• DESCRIPTION OF THE TASK: Each line of the listing that includes "Раздатка" should be reported.

• THE DATA:
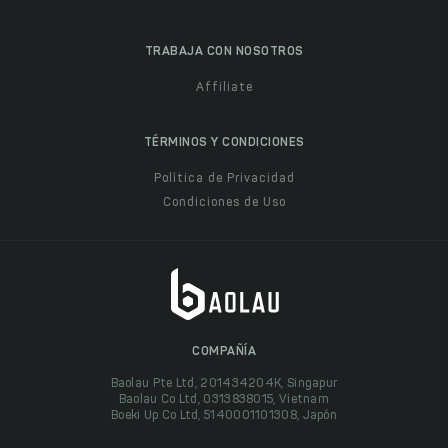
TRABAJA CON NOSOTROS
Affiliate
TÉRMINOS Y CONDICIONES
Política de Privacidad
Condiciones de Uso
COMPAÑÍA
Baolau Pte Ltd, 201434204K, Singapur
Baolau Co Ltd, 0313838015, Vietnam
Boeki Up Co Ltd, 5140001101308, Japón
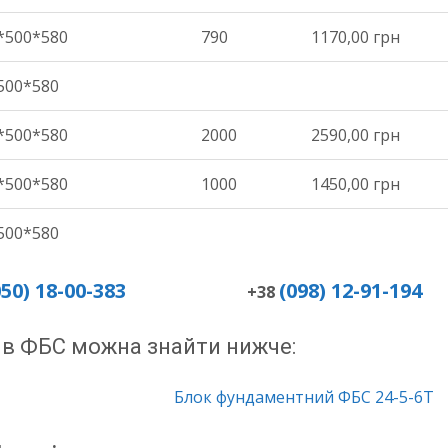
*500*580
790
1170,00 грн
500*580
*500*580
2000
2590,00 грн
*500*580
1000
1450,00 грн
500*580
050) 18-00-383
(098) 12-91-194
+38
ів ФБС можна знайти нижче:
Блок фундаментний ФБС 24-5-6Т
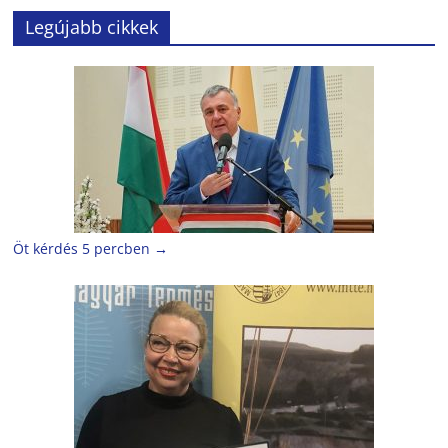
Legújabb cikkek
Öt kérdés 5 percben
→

---

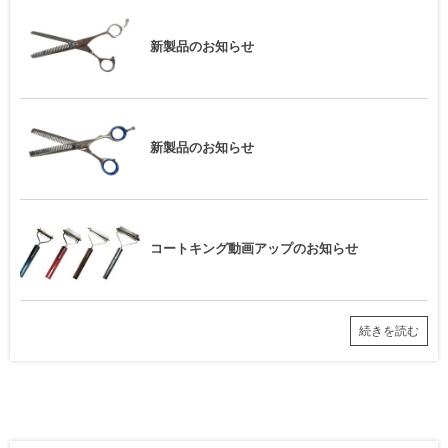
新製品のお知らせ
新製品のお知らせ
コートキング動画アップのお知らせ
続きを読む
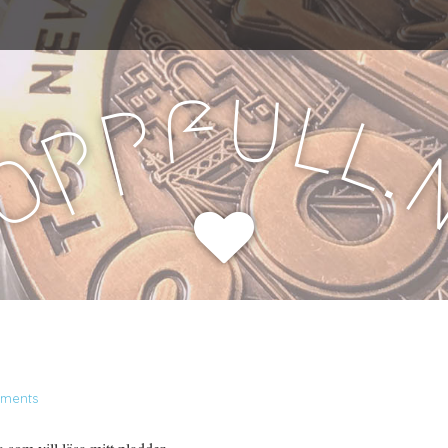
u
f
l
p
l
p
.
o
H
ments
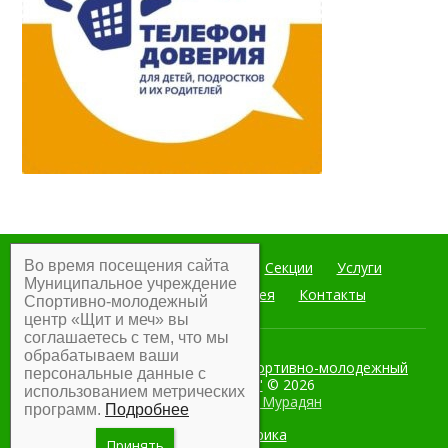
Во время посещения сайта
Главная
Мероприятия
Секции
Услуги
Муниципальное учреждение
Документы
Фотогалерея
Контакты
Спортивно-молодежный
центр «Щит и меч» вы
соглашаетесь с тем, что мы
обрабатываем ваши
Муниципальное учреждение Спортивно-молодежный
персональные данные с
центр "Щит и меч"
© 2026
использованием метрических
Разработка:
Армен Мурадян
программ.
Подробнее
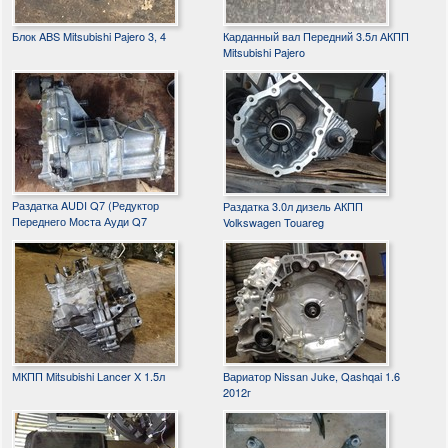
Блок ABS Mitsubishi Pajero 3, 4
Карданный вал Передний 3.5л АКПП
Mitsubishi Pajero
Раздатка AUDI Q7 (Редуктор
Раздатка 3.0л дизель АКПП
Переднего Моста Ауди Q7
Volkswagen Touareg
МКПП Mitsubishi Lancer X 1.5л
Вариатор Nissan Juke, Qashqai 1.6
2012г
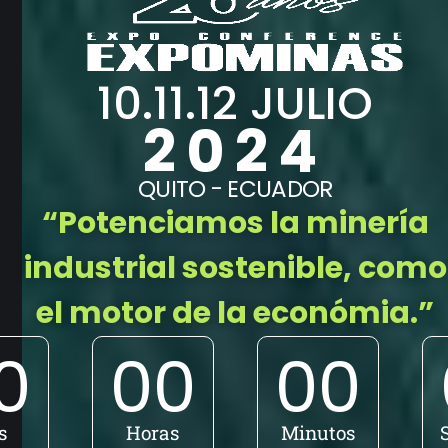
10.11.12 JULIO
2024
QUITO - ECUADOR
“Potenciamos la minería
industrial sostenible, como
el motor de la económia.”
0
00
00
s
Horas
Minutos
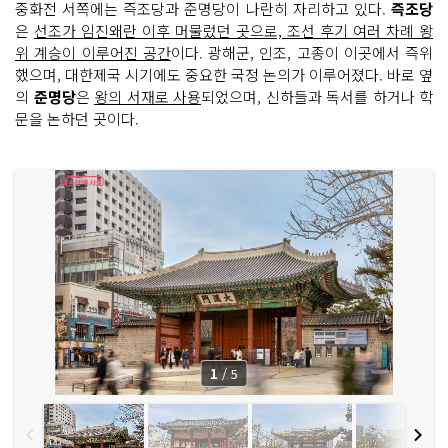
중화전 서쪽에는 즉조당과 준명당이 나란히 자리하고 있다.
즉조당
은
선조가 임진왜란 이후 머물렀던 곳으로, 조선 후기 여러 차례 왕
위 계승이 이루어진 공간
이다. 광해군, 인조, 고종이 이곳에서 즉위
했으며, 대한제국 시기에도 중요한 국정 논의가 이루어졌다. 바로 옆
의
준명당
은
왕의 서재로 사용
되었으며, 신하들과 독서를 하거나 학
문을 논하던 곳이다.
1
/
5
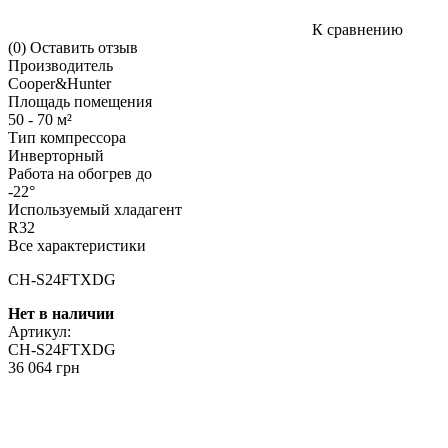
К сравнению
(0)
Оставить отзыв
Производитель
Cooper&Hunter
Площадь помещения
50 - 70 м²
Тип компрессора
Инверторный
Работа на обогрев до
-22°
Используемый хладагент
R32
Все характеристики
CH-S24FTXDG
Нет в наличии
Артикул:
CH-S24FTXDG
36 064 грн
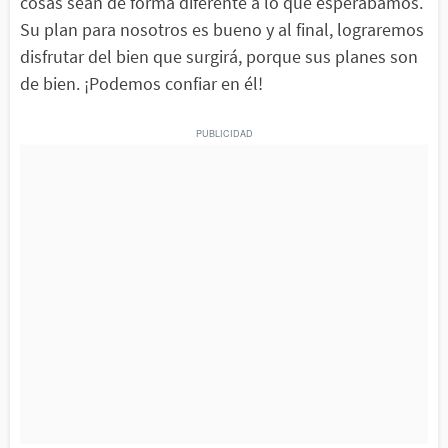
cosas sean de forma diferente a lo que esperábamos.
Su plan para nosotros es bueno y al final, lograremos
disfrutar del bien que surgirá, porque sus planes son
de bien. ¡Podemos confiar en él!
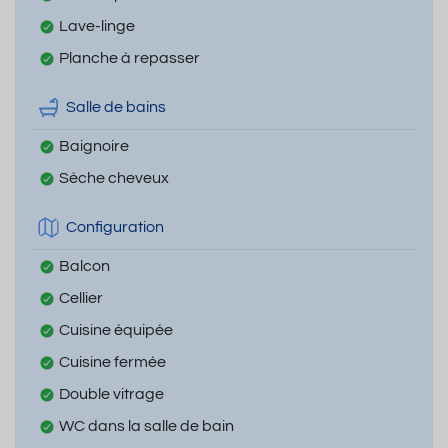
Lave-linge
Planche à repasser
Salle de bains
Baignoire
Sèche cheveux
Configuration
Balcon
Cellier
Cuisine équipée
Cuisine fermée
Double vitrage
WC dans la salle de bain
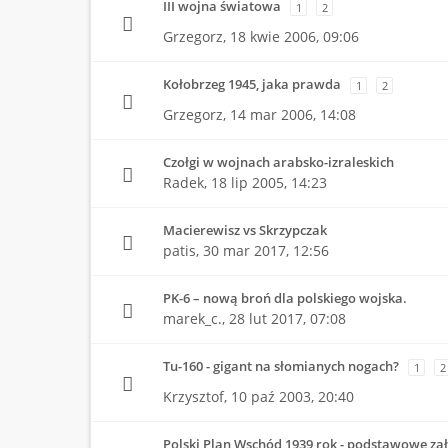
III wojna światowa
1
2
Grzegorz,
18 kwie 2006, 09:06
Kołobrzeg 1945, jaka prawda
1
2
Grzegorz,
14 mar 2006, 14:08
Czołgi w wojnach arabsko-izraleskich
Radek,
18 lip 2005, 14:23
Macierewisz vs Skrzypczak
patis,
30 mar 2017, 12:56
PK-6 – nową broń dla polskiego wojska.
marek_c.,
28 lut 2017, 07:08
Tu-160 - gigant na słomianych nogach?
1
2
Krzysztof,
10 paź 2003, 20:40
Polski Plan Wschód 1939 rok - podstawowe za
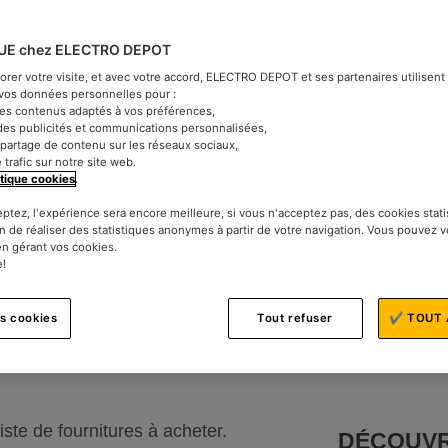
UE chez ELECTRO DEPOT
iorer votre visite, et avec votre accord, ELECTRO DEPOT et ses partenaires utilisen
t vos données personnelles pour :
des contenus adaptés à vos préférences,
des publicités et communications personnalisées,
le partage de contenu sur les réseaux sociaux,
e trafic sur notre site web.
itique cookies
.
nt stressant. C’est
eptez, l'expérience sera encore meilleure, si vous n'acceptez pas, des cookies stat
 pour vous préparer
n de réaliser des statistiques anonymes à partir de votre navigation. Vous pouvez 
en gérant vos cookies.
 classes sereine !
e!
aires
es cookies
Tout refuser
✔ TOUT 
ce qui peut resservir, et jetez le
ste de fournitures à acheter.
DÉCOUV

• YOUR SOLUTION:
Раздатка AUDI Q7 (Редуктор
Раздатка 3.0л дизель АКПП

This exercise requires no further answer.